→ **Task prompt**
Range to copy from the entries below: the line containing "Word kennismakende SLF deelnemer" through the line containing "Produkte Të Ngjashme", inclusive. Retype only those lines, exactly, without any images.

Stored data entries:
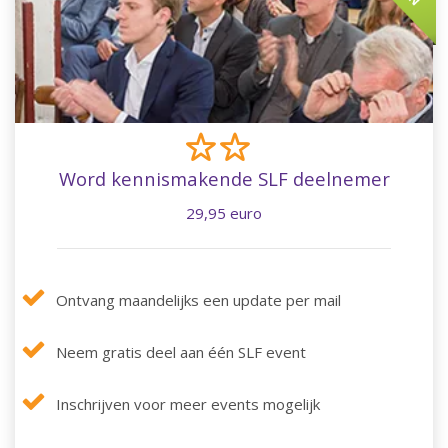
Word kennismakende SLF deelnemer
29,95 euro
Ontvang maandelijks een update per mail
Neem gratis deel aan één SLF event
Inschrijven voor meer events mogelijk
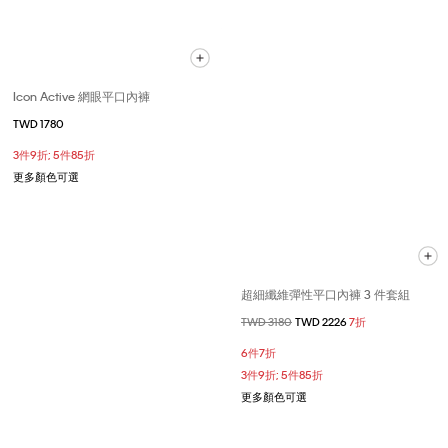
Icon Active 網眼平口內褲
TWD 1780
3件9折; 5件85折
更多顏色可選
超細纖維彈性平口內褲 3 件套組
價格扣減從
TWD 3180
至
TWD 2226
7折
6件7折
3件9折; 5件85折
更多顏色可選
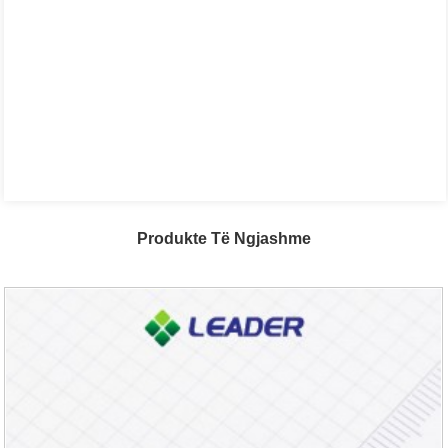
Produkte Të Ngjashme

...

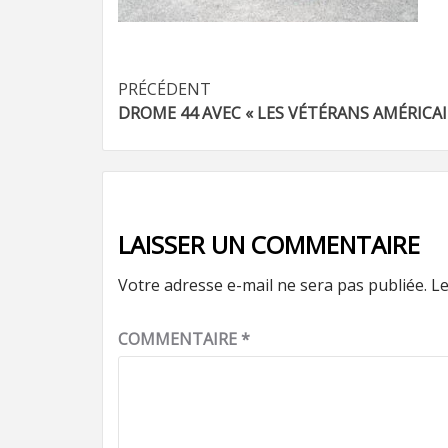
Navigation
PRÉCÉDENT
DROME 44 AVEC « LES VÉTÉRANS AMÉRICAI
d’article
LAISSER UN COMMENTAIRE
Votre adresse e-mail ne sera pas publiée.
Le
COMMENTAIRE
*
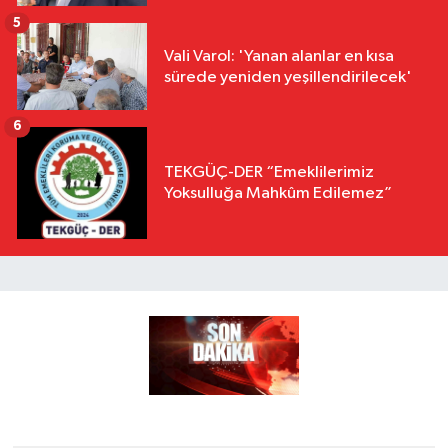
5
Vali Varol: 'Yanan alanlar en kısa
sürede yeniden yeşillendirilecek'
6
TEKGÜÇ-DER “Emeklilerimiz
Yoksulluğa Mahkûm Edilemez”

→ **Written answer**
Word kennismakende SLF deelnemer
29,95 euro
Ontvang maandelijks een update per mail
Neem gratis deel aan één SLF event
Inschrijven voor meer events mogelijk
Icon Active 網眼平口內褲
TWD 1780
3件9折; 5件85折
更多顏色可選
超細纖維彈性平口內褲 3 件套組
價格扣減從
TWD 3180
至
TWD 2226
7折
6件7折
3件9折; 5件85折
更多顏色可選
Produkte Të Ngjashme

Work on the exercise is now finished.